VeriSign wins .com renewal, but can't hike prices.  The federal government has cleared VeriSign Inc. to manage the databases that house ‘‘.com’’ domain names for six more years.  (AP)

Struggling Nokia sells headquarters building.  Nokia Corp. plans to sell its head office near the Finnish capital to real estate investors for €170 million ($220 million) as the struggling cellphone maker continues to cut costs.  (AP)

1600 Penn.

The negotiations and discussions on the fiscal cliff continue to dominate the White House public activities.  Later today, President Obama has a meeting scheduled with the executive committee of the National Governors Association, which is chaired by Delaware's Democratic Gov. Jack Markell and Oklahoma's Republican Gov.
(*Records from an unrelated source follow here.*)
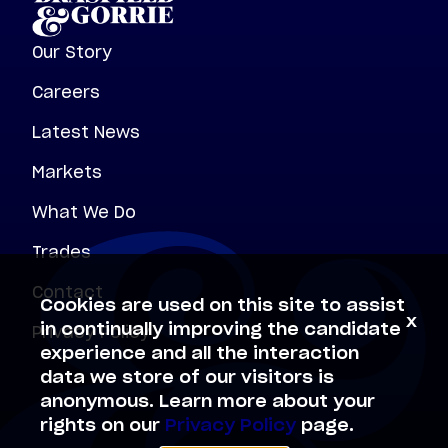
Our Story
Careers
Latest News
Markets
What We Do
Trades
Contact
Cookies are used on this site to assist
x
Privacy Policy
in continually improving the candidate
experience and all the interaction
data we store of our visitors is
anonymous. Learn more about your
rights on our
Privacy Policy
page.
Mary Fallin., and includes Governors Walker, R-Wisc., and John Hickenlooper, D-Colo.  The same bipartisan group of governors has a meeting with House Republican Leadership today, as well.

Today on the Hill

House:  The House convenes at noon ET to consider under suspension of the rules a measure that would change existing federal energy efficiency laws.  The first vote is expected around 1:45 p.m.

Senate:  The Senate resumes work at 10 a.m. ET and focuses of the fiscal 2013 defense authorization.  In addition, Senators today will vote on a U.N. disabilities treaty.